Bibir El mengukir senyum tipis yang tampak gencar menyalurkan rasa dendam pada bocah di sebelahnya. "Haru tau bagaimana Haru lahir ke bumi?" Tanya El.

Haru sejenak diam, kemudian kepalanya mengangguk. "Api?"

El terkekeh, mengusap punggung telanjang Haru yang berbekas kan luka cambuk. "Kenapa?"

"El bilang aku iblis. Dan iblis terlahir dari api." Jawab Haru seadanya, dengan nada rendah juga mimik wajah biasa saja.

Tiba-tiba pria Ilario itu terkekeh kecil mengingat masa kecilnya yang buruk. Haru menegakan punggung dengan sedikit lengguhan akibat peregangan di sekujur tubuhnya.

Tangan besarnya mengambil sebuah kertas. Matanya membaca deretan kalimat yang membentuk paragraf sampai bibirnya mengukir senyum puas.

Pria Ilario itu bangkit dari kursinya. Dia membenarkan dasi hitamnya sembari menatap pantulan tubuhnya di cermin fullbody tak jauh di depannya.

"Sebentar lagi, Corfion akan menjadi penguasa Korea." Senyum liciknya di ukir, dengan tangan menyibak rambut. "Tentu dengan cara iblis-ku." Kekeh-nya di akhir kalimat.

***
Doyoung duduk di sisi ranjang dengan dua kaki menjuntai ke lantai. Kepalanya merunduk, menatap jemarinya yang saling bergesekan. Satu hal yang membuat dia terus diam setengah hari ini, hanya karena rekaman samar itu.

"Apa tulisannya ya.." gumam Doyoung dengan helaan nafas kecil. Lambang itu.. Doyoung tidak mengingatnya. Sobekan kain di tangan Ayahnya hari itu, terdapat lambang. Tapi karena saat itu Doyoung masih kecil, lelaki manis itu tidak bisa mengingat apa lambangnya.

Jika saja Doyoung tau lambang itu, mungkin dia akan mengetahui orang yang membunuh Ayahnya.

Punggung lelaki itu di rebahkan di kasur. Pandangannya menatap atap kasur kemudian bibirnya kembali membuang helaan nafas kecil. Sesak rasanya ketika ingatan abu-abu itu tidak bisa dia ingat, namun pikirannya selalu terus memaksa agar mengingatnya.

Pintu di buka, membuat Doyoung mengalihkan atensi melihat Crana masuk ke dalam namun kali ini tidak menggendong Dobby. Anak perempuan itu masuk ke dalam kamar, kemudian menutup pintu dan berlari ke arah Doyoung.

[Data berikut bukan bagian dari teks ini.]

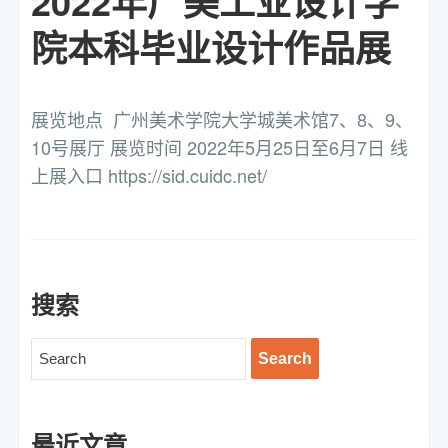
2022年广美工业设计学
院本科毕业设计作品展
展览地点 广州美术学院大学城美术馆7、8、9、
10号展厅 展览时间 2022年5月25日至6月7日 线
上展入口 https://sid.cuidc.net/
搜索
最近文章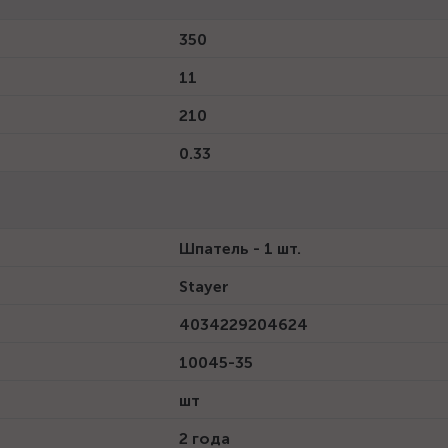
350
11
210
0.33
Шпатель - 1 шт.
Stayer
4034229204624
10045-35
шт
2 года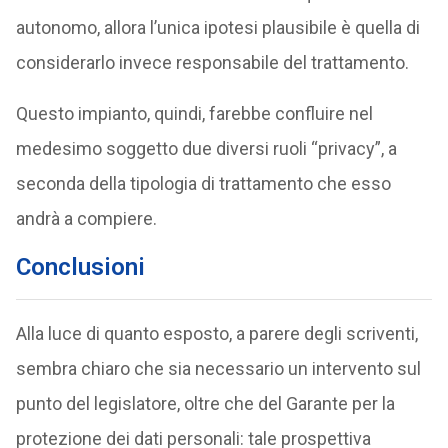
autonomo, allora l’unica ipotesi plausibile è quella di
considerarlo invece responsabile del trattamento.
Questo impianto, quindi, farebbe confluire nel
medesimo soggetto due diversi ruoli “privacy”, a
seconda della tipologia di trattamento che esso
andrà a compiere.
Conclusioni
Alla luce di quanto esposto, a parere degli scriventi,
sembra chiaro che sia necessario un intervento sul
punto del legislatore, oltre che del Garante per la
protezione dei dati personali: tale prospettiva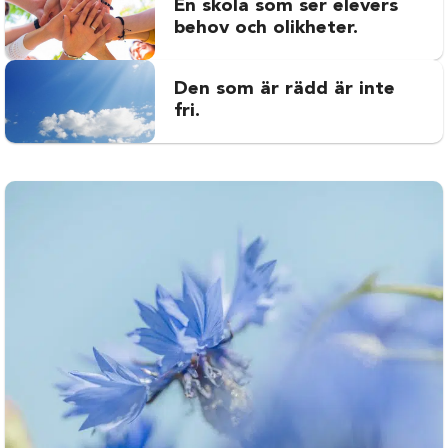
En skola som ser elevers
behov och olikheter.
Den som är rädd är inte
fri.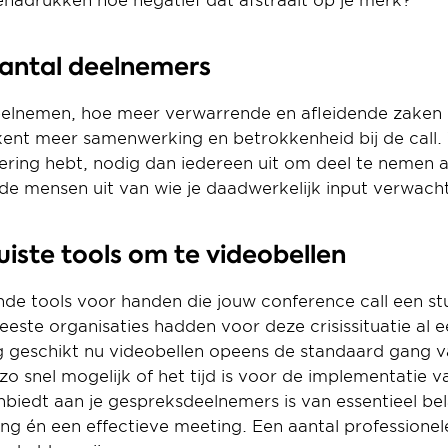
benadrukken hoe negatief dat afstraalt op je merk?
aantal deelnemers
lnemen, hoe meer verwarrende en afleidende zaken er
nt meer samenwerking en betrokkenheid bij de call. 
ering hebt, nodig dan iedereen uit om deel te nemen a
 de mensen uit van wie je daadwerkelijk input verwacht
juiste tools om te videobellen
lende tools voor handen die jouw conference call een stu
te organisaties hadden voor deze crisissituatie al een
g geschikt nu videobellen opeens de standaard gang va
 snel mogelijk of het tijd is voor de implementatie va
anbiedt aan je gespreksdeelnemers is van essentieel be
ling én een effectieve meeting. Een aantal professionele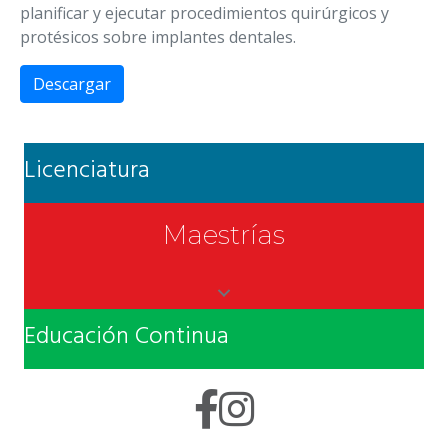
planificar y ejecutar procedimientos quirúrgicos y
protésicos sobre implantes dentales.
Descargar
Licenciatura
Maestrías
Educación Continua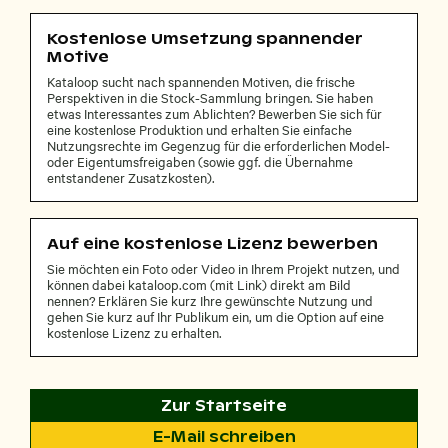
Kostenlose Umsetzung spannender
Motive
Kataloop sucht nach spannenden Motiven, die frische
Perspektiven in die Stock-Sammlung bringen. Sie haben
etwas Interessantes zum Ablichten? Bewerben Sie sich für
eine kostenlose Produktion und erhalten Sie einfache
Nutzungsrechte im Gegenzug für die erforderlichen Model-
oder Eigentumsfreigaben (sowie ggf. die Übernahme
entstandener Zusatzkosten).
Auf eine kostenlose Lizenz bewerben
Sie möchten ein Foto oder Video in Ihrem Projekt nutzen, und
können dabei kataloop.com (mit Link) direkt am Bild
nennen? Erklären Sie kurz Ihre gewünschte Nutzung und
gehen Sie kurz auf Ihr Publikum ein, um die Option auf eine
kostenlose Lizenz zu erhalten.
Zur Startseite
E-Mail schreiben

"Ada apa?" Doyoung bertanya, memegang kedua bahu Crana di bawahnya.

Anak perempuan itu menggeleng sembari tersenyum kecil. "Ada yang ingin ku tanyakan sama Kakak."

Doyoung tersenyum kecil, mengangkat tubuh Crana hingga duduk di atas pangkuannya. "Tanya apa?"

"Kakak disini udah berapa lama?" Crana bertanya, membuat Doyoung terdiam. "Apa Kakak tinggal disini karena keinginan Kakak? Atau di paksa?"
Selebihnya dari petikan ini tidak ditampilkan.